In 2017 growth in China’s GDP is expected to “cool” to 6.2%. The Chief economist at the OECD says that this years slowdown in trade, particularly with China, will lead to lower economic global growth. She blames China”s economic slowdown as being at the heart of this.
The only problem with this view is that this years growth in the Chinese economy will come in at 6.9%. Since when, one may ask, has growth of 6.9% amounted to a slowdown in any economy. It may not have been expanding at its previous hectic rate but a rise of 6.9% can hardly be called a slowdown.
Germany, the UK, Japan and the USA would not believe their luck, if they could produce annual growth of even half the Chinese level. Indeed were they to do so half the financial journalists and even more of the worlds economists, led by the Chief one at the OECD, would no doubt be screaming about the dangers of overheating economies and the risks of rampant inflation.

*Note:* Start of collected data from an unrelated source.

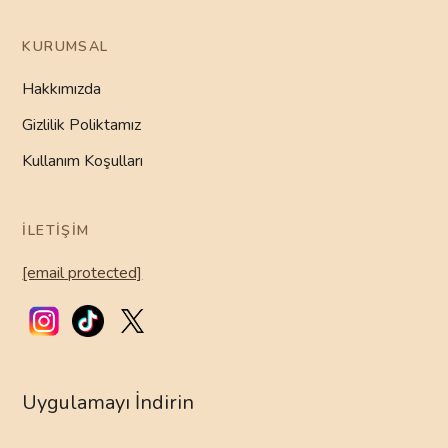
KURUMSAL
Hakkımızda
Gizlilik Poliktamız
Kullanım Koşulları
İLETIŞIM
[email protected]
Uygulamayı İndirin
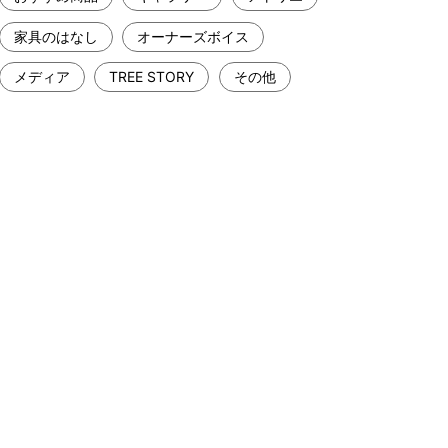
家具のはなし
オーナーズボイス
メディア
TREE STORY
その他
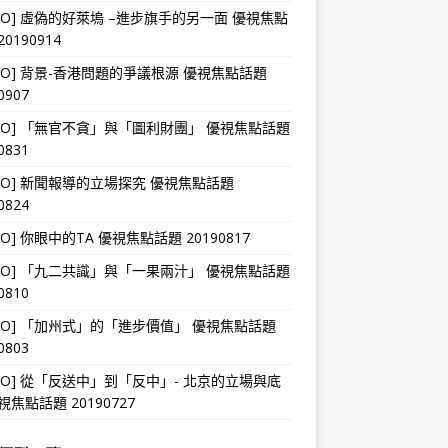
DEO] 虛偽的好萊塢 –進步旗手的另一面 優視焦點
0190914
DEO] 背景-香港問題的爭議根源 優視焦點話題
0907
DEO] 「無官不貪」與「圖利財團」 優視焦點話題
0831
DEO] 新聞報導的立場探究 優視焦點話題
0824
DEO] 你眼中的TA 優視焦點話題 20190817
DEO] 「九二共識」與「一果兩汁」 優視焦點話題
0810
DEO] 「加州式」的「進步價值」 優視焦點話題
0803
DEO] 從「反送中」到「反中」- 北京的立場與底
視焦點話題 20190727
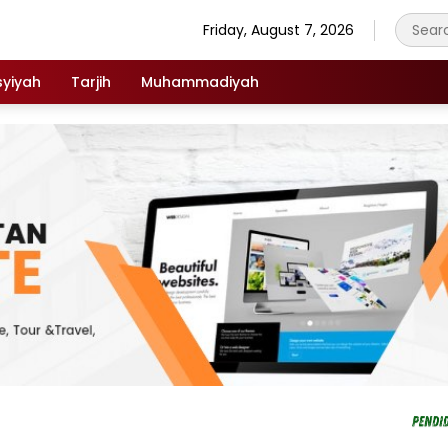
Friday, August 7, 2026
syiyah
Tarjih
Muhammadiyah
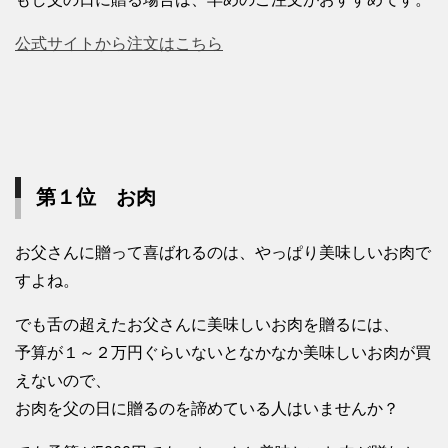
公式サイトから注文はこちら
第１位 お肉
お父さんに贈って喜ばれるのは、やっぱり美味しいお肉で
すよね。
でも舌の超えたお父さんに美味しいお肉を贈るには、
予算が１～２万円ぐらいないとなかなか美味しいお肉が買
えないので、
お肉を父の日に贈るのを諦めている人はいませんか？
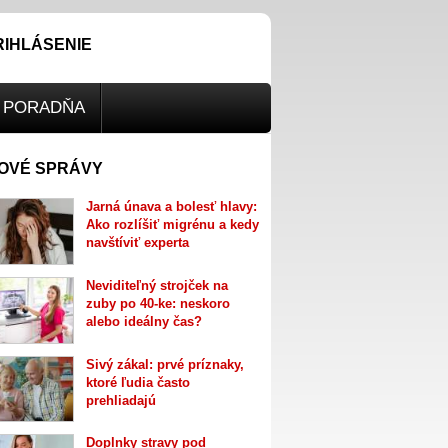
RIHLÁSENIE
PORADŇA
OVÉ SPRÁVY
Jarná únava a bolesť hlavy:
Ako rozlíšiť migrénu a kedy
navštíviť experta
Neviditeľný strojček na
zuby po 40-ke: neskoro
alebo ideálny čas?
Sivý zákal: prvé príznaky,
ktoré ľudia často
prehliadajú
Doplnky stravy pod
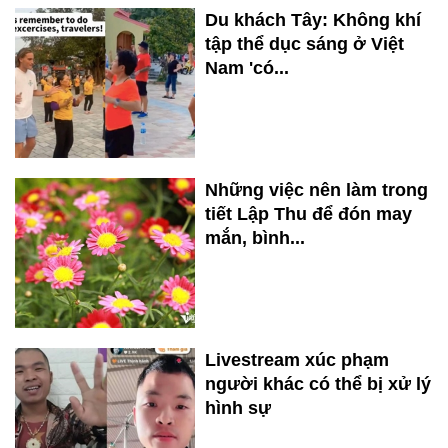
Du khách Tây: Không khí
tập thể dục sáng ở Việt
Nam 'có...
Những việc nên làm trong
tiết Lập Thu để đón may
mắn, bình...
Livestream xúc phạm
người khác có thể bị xử lý
hình sự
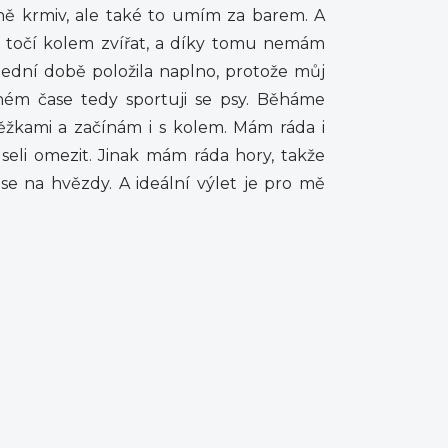
jně krmiv, ale také to umím za barem. A
e točí kolem zvířat, a díky tomu nemám
slední době položila naplno, protože můj
ém čase tedy sportuji se psy. Běháme
ěžkami a začínám i s kolem. Mám ráda i
eli omezit. Jinak mám ráda hory, takže
se na hvězdy. A ideální výlet je pro mě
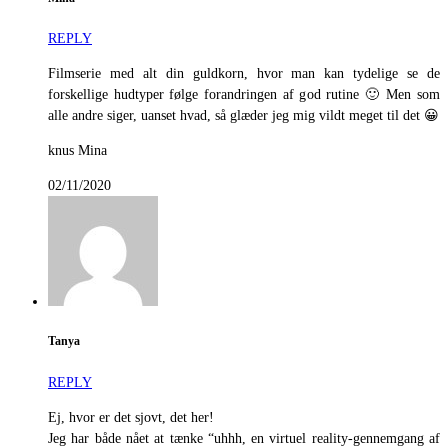
REPLY
Filmserie med alt din guldkorn, hvor man kan tydelige se de
forskellige hudtyper følge forandringen af god rutine 🙂 Men som
alle andre siger, uanset hvad, så glæder jeg mig vildt meget til det 😀
knus Mina
02/11/2020
Tanya
REPLY
Ej, hvor er det sjovt, det her!
Jeg har både nået at tænke “uhhh, en virtuel reality-gennemgang af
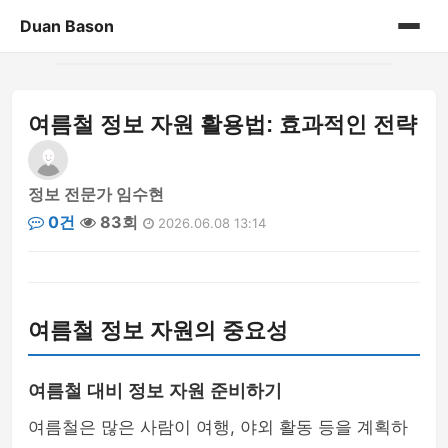
Duan Bason
홈
여름철 정보 자원 활용법: 효과적인 전략
게시판
정보 전문가 임수현
0건
83회
2026.06.08 13:14
여름철 정보 자원의 중요성
여름철 대비 정보 자원 준비하기
여름철은 많은 사람이 여행, 야외 활동 등을 계획하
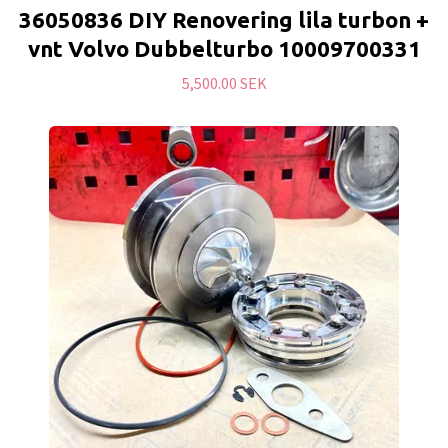
36050836 DIY Renovering lila turbon +
vnt Volvo Dubbelturbo 10009700331
5,500.00 SEK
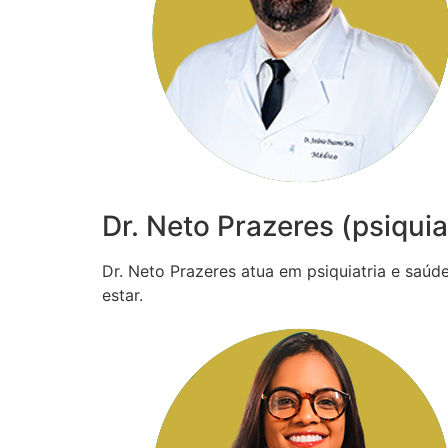
Dr. Neto Prazeres (psiquia
Dr. Neto Prazeres atua em psiquiatria e saú
estar.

Who are these jobsworthies who delight in making fools of themselves with inane and illogical comments. Well they are the people who have most influence on economic policies all over the world.
The UK with meagre growth of 2.4% is already threatening higher interest rates next month in order to reduce demand and avoid the creation of too many new jobs leading to too much inflation. It should not make sense for the OECD to blame Chinas 6.9% growth for the worlds problems but unfortunately for you and me, it is blind to everything but the location of the next gravy train.